GIVEN INFORMATION —
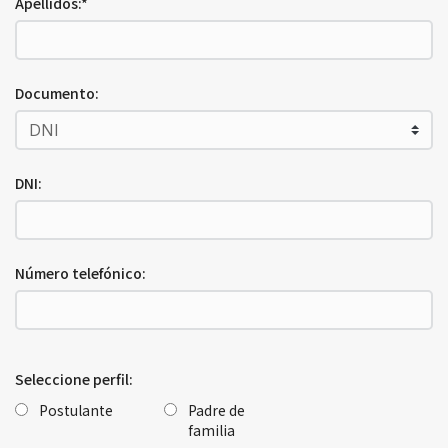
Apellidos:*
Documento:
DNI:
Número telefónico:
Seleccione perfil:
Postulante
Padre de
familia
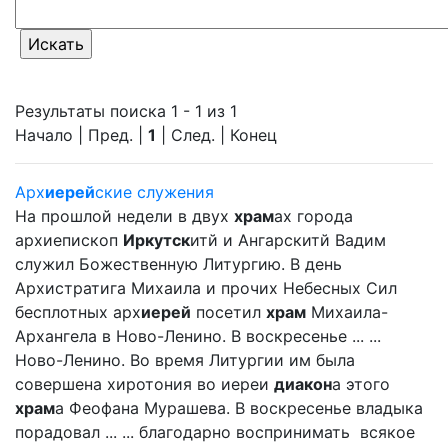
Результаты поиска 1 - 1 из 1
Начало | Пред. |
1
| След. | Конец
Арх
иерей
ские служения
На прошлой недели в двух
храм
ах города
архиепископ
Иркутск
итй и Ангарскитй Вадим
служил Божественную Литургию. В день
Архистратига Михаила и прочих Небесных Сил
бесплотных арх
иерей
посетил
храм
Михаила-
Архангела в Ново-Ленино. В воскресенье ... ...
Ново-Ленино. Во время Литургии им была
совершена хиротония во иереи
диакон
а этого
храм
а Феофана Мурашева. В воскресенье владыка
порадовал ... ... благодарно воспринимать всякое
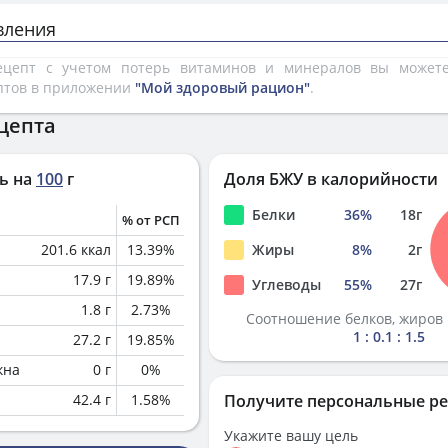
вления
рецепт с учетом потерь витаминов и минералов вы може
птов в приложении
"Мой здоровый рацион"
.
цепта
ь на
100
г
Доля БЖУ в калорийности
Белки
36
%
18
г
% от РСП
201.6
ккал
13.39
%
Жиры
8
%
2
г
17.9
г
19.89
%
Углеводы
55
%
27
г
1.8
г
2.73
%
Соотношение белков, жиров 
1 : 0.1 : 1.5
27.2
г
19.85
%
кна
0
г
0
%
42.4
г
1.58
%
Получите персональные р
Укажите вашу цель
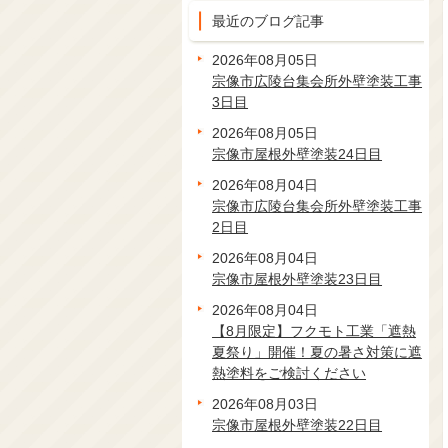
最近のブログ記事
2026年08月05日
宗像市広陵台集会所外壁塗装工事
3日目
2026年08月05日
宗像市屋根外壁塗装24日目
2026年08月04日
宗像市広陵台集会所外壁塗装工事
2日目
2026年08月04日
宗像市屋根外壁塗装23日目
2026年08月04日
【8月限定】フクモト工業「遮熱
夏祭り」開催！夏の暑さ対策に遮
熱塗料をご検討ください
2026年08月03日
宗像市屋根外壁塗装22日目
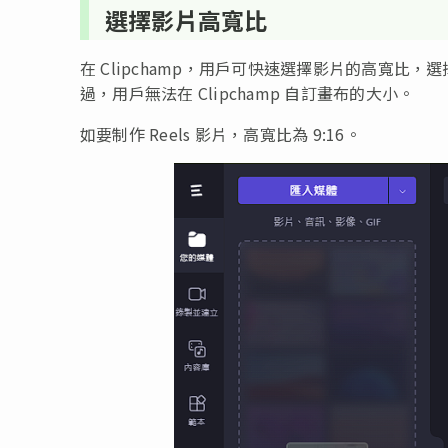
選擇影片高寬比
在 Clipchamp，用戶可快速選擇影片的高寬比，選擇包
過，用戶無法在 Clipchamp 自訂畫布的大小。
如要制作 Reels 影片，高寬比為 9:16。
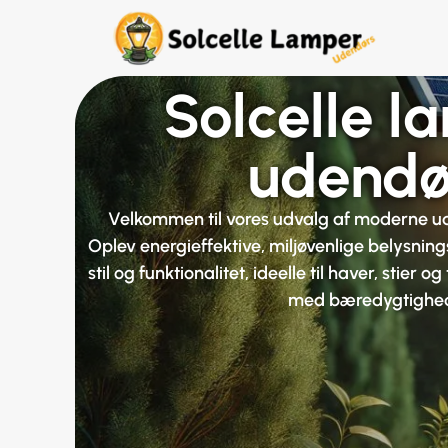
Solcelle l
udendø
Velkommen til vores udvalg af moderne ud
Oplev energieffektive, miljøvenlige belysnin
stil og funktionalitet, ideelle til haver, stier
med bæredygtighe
==
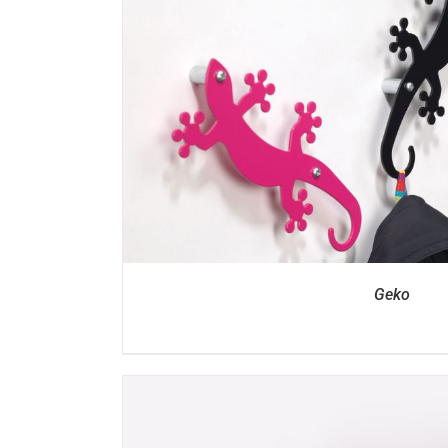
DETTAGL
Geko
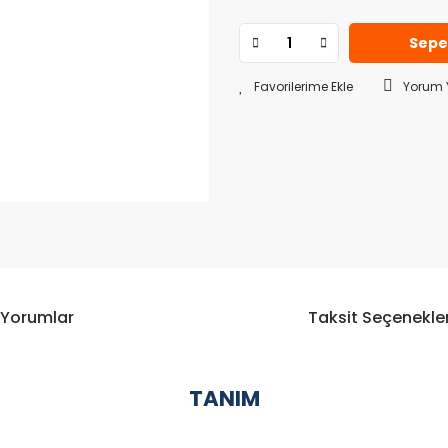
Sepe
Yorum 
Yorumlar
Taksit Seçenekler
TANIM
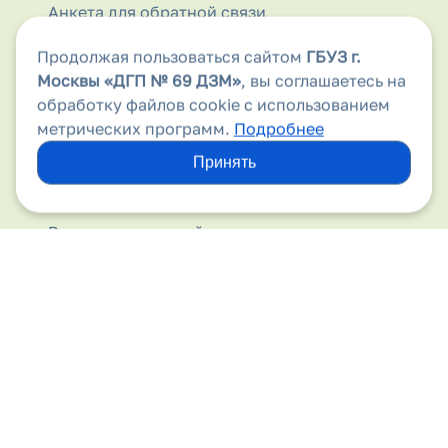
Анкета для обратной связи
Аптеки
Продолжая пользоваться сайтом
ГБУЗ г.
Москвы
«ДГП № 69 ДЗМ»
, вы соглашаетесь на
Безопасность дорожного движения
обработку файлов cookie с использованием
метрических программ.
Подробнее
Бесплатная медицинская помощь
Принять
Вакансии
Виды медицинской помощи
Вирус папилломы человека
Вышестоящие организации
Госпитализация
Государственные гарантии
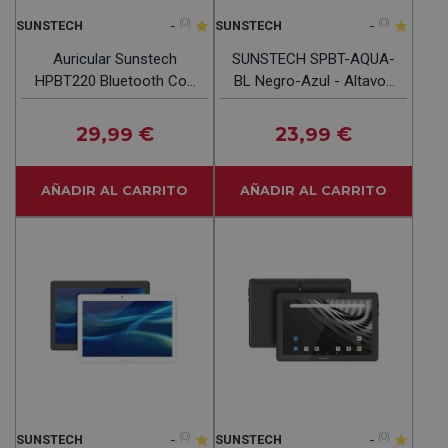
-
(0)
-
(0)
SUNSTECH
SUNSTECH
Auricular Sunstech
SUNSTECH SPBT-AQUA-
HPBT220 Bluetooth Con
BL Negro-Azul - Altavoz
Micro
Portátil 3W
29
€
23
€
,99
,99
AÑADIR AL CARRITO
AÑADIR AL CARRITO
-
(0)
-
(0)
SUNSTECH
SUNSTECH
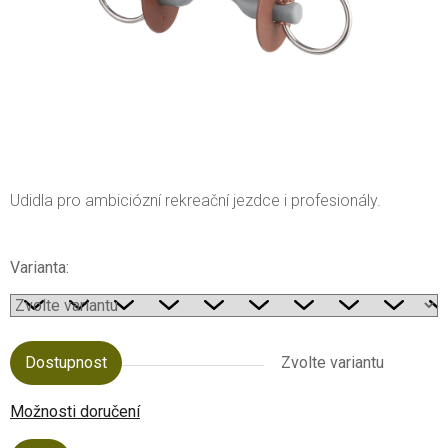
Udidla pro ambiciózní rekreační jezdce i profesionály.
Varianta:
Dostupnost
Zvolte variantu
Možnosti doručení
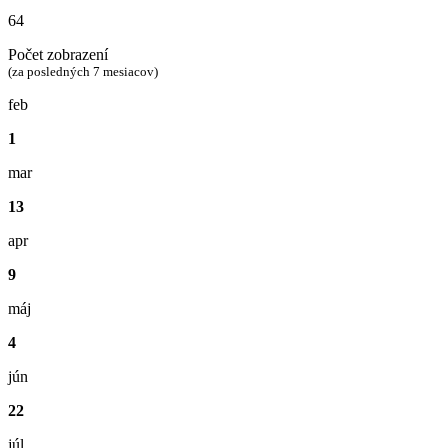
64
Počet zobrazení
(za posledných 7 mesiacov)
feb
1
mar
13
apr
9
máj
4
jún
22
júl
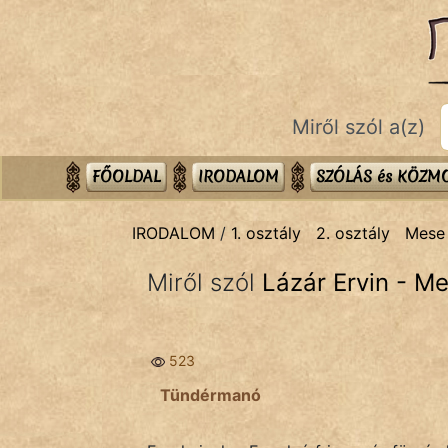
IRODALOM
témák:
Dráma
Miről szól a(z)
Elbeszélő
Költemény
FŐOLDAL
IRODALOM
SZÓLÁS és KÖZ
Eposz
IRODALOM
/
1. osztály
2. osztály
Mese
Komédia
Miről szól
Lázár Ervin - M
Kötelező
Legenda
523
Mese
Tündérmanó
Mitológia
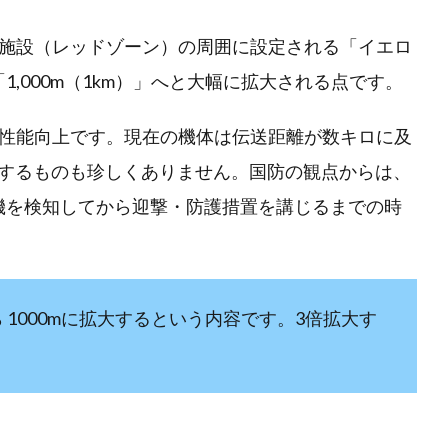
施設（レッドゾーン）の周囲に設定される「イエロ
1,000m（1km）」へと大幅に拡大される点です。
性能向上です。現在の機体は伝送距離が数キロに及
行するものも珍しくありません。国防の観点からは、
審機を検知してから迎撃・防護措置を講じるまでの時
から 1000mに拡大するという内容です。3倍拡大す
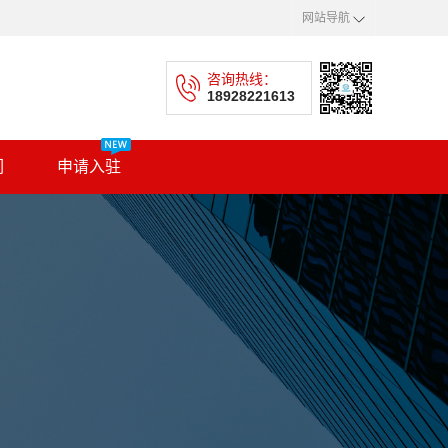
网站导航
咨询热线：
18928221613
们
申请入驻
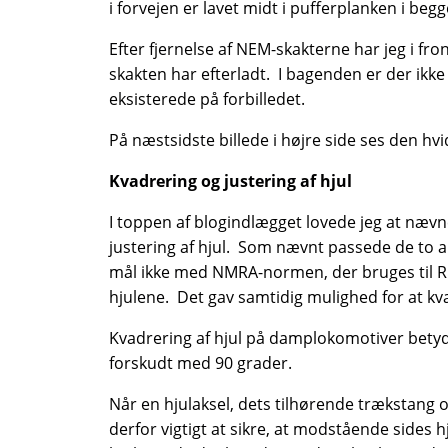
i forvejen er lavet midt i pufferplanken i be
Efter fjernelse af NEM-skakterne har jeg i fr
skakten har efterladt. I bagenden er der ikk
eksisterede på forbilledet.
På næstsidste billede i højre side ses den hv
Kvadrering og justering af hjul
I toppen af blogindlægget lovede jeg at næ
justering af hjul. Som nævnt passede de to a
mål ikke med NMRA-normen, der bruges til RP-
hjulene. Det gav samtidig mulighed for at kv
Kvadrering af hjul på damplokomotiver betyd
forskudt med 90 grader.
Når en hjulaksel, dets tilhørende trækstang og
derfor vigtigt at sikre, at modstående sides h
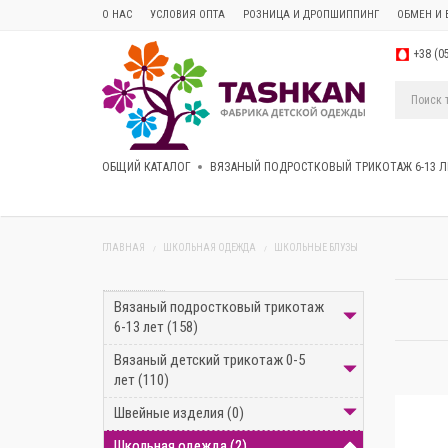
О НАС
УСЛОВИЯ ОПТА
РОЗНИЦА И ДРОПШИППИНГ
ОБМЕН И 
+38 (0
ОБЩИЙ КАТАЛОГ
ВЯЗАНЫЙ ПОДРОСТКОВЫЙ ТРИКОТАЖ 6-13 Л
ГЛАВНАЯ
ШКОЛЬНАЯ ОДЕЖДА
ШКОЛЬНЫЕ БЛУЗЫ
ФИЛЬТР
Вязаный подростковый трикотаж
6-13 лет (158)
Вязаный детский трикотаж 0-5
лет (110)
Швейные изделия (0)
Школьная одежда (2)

BRIEF — Where a line of the records has the string "Clipchamp", return that line.

WRITTEN SOLUTION —
在 Clipchamp，用戶可快速選擇影片的高寬比，選擇包
過，用戶無法在 Clipchamp 自訂畫布的大小。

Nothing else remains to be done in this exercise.